Eu até diria que Carol é um filme anti-maneirista. Quantos outros diretores não pensariam em, simplesmente, “atualizar” o material sirkiano no texto do filme em uma abordagem artificial, maneirista, expondo os apelos mais facilmente identificáveis com uma noção de contemporaneidade? Se por um lado Haynes quer sim replicar todo um aparato nostálgico do cinema norte-americano, por outro ele nunca enuncia isso. Ele vai ainda mais longe, já que leva o filme ao que existe de mais elementar no próprio cinema.

 

Ou seja, não é um mero trabalho de atualização, do Sirk ou de quem quer que seja, mas a suspensão de características base de seus modelos. Se uma das coisas que marca o relacionamento dos protagonistas em um filme como "Tudo o que o Céu Permite" é a maneira com que Sirk estabelece seus cenários, através de uma espécie de mitificação hiper estilizada dos seus espaços, característica que deflagra de forma evidente uma concepção melodramática, Haynes decide ir por um caminho ainda mais metódico e sutil.

 

 

"Tudo o que o Céu Permite" (1955) de Douglas Sirk
 

É como um filme fora de seu tempo, que reconhece e tem plena noção de que está fora de seu tempo. Que reconhece o maneirismo e a atualização como não-possibilidades dentro de um escopo cinematográfico contemporâneo. E a “solução” de Haynes para isso é retornar ao que existe de mais essencial. Cada toque, cada olhar, tudo resiste como se fossem marcas cinematográficas impregnadas no tempo, que para sempre remontam ao mais universal de todos os sentimentos.


Provavelmente é um dos filmes mais importantes dos últimos tempos porque transforma essa sua vocação narrativa em um mote francamente conceitual. Ele se permite dialogar com uma dimensão essencial do cinema, enquanto, em um movimento quase paradoxal, se faz autenticamente vanguardista em uma predisposição que recusa o maneirismo, que não almeja um caminho simplesmente reverencial, mas que existe apenas para nos relembrar de algo que sempre pertenceu aos nossos tempos. 

 

 

Um dos momentos mais definidores de Carol (2015)
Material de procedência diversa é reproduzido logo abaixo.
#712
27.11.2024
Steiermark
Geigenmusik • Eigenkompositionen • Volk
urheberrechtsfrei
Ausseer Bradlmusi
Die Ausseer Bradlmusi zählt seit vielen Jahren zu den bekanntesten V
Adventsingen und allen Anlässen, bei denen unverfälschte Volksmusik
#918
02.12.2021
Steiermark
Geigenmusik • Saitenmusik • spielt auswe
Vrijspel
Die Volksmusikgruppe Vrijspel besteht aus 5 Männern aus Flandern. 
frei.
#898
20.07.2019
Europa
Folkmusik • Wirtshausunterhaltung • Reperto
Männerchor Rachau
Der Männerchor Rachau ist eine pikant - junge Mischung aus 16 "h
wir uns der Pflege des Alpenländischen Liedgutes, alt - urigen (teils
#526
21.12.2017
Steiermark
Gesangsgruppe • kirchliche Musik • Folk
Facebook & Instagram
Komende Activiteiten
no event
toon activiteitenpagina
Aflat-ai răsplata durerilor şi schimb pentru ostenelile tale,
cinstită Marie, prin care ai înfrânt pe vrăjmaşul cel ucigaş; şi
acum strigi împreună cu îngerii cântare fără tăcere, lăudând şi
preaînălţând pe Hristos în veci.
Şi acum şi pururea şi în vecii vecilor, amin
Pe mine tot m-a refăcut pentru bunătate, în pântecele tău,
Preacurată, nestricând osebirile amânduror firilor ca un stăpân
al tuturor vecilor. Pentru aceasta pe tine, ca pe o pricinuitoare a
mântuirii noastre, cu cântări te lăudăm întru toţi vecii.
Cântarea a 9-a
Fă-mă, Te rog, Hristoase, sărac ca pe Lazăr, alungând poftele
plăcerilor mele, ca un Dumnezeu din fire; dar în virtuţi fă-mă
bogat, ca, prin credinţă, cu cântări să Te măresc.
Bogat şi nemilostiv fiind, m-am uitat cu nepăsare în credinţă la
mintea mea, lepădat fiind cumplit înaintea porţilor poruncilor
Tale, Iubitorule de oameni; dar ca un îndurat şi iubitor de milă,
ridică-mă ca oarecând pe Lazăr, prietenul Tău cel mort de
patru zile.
Mesmo com todas as questões que as personagem de Rooney Mara e Cate Blanchett tem que enfrentar, principalmente com os personagens masculinos — e talvez tenha-se aí, o lado mais subversivo na abordagem de Haynes, já que o masculino se apresenta apenas como elemento incongruente no percurso traçado pelas duas — Haynes consegue encontrar, nas duas sequências finais, e como em um milagre do cotidiano, a maior das míticas do cinema na fugacidade de um toque no ombro, naquele tempo suspendido em que Rooney Mara é atormentada pela indecisão ao ver Carol indo embora, momentos que ao mesmo tempo que estão a uma ação de serem mitificados pelo cinema, estão a alguns segundos de um fim definitivo. Finalmente, tudo é resolvido em um olhar de Blanchett direcionado para a personagem de Rooney Mara, que ao mesmo tempo encara a câmera diretamente, assim eternizando esse simples gesto como a potência mais inegavelmente atemporal da história do cinema.